May 06, 2010
Over the course of my career one thing's certain: Favors are the currency of success.
The favor economy is a business environment where we give to others to promote their success without expectations. Often, the Norm Of Reciprocity kicks in and they return favors to us or parties connected to us -- with compound interest. Such is the nature of love, compassion and decency.
If you don't find yourself constantly doing favors for other bizmates, you aren't filling up your funnel for long term success. In sales, the funnel reference has to do with making enough contacts to creates enough prospects to end up with the targeted amount of paying customers. In the favor economy the funnel is about helping people, getting out of the way, and acting on favors that come back to you over time (many are proactive, not asked for).

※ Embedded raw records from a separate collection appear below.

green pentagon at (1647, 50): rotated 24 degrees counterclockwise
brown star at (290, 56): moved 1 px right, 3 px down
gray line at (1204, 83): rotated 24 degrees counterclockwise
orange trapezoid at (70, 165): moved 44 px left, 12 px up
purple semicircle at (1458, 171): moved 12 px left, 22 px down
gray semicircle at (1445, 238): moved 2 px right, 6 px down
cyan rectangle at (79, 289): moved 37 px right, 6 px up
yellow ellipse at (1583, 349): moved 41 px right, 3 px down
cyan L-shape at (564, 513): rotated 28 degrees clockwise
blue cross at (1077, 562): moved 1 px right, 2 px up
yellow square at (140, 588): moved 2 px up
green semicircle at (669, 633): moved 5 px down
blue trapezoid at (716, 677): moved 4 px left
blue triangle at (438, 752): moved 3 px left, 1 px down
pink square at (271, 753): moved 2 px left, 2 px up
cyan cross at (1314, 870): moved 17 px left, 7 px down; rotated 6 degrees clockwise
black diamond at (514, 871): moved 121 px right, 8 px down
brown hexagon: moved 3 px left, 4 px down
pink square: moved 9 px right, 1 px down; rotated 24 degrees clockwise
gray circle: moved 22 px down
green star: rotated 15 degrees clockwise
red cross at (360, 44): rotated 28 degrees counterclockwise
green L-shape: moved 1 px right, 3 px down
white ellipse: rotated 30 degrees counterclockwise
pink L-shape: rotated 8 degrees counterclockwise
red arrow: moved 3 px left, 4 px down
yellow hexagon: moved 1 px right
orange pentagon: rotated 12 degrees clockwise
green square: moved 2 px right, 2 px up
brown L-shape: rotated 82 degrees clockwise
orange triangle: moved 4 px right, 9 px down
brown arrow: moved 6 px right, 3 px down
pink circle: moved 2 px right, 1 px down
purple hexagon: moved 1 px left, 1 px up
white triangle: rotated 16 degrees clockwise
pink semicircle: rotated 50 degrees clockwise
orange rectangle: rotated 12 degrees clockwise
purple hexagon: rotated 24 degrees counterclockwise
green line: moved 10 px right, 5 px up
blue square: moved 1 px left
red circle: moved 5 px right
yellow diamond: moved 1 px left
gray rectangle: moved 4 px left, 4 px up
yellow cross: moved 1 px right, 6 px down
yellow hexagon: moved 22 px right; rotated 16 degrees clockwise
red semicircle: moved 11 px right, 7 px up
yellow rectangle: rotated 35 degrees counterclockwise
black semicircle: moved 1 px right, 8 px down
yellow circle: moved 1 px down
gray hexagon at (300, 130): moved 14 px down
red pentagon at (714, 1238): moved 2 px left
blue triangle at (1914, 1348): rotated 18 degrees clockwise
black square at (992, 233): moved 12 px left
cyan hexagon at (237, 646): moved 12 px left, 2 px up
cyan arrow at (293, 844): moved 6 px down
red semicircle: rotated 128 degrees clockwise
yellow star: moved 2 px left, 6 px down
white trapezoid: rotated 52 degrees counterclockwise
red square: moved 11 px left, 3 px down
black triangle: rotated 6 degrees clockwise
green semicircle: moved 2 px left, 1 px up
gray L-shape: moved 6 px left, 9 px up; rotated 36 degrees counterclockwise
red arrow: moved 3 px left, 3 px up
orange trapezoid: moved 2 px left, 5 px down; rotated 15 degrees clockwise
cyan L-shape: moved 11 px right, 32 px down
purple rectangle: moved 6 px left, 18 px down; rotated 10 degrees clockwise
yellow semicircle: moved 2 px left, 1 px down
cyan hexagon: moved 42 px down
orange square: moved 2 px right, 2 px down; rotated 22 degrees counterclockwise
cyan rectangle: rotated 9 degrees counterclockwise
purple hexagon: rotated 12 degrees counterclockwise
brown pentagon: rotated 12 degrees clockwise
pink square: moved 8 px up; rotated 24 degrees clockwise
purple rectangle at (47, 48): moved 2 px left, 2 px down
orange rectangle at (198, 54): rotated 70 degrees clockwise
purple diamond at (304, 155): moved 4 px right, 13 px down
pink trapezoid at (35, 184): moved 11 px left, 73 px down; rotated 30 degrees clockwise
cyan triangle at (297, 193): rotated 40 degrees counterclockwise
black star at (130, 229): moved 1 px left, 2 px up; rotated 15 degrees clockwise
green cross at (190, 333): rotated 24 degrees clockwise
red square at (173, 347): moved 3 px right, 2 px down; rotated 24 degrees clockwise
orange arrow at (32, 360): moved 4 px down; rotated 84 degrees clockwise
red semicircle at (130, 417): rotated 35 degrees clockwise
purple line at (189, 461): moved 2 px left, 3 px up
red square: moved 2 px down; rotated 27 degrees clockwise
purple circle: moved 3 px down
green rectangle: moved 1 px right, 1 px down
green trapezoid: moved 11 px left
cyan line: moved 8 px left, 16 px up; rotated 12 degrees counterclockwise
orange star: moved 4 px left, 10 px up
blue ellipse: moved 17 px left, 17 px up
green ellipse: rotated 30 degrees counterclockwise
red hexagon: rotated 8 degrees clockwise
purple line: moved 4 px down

For example, this week I'm on track to do six favors for people, investments in our long term relationship. I'm about to dash out the door to meet with a good friend who is trying to break into the speaking business. This AM I did a 45 minutes phone interview with a UK writer working on a book. This Saturday, I'll mentor a new friend on the ins and outs of writing a business advice book. In every case, I expect nothing but attention and follow up on their part. What's the ROI?
Satisfaction, Synergy and Significance. Over the course of the last decade, I've learned that smart favors move mountains. I got my start because of favors: A literary agent decided to educate me and develop me, a friend of hers brought her to one of my presentations as a favor. Tom Peters and Seth Godin endorsed my first book as a favor. A TV booker did a favor for a publicist and I appeared on the Today Show. Even my last call was a solid consulting lead from a fellow author who did me a favor, and recommended me for a job he wasn't up to. Favors are the fuel in my funnel.
Here are a few tips for playing in the favor economy:
1. Nice smart people succeed - This mantra from Love is The Killer App is about being selective in the favors you agree to and the people you contract with to do them. Make sure the favor makes a difference and the target of your give is ready to receive.
2. Account for favors in your time management. Never consider them extra-curricular as they often take business time.
3. Never complain as you deliver the favor. If you agree to meet with someone to give advice, don't grouse about traffic and your harried schedule as you arrive. You are ruining the mood and invalidating the favor to begin with. If you are overextending yourself, cut back on favors (or internet goofing off time) - don't be a giving jerk.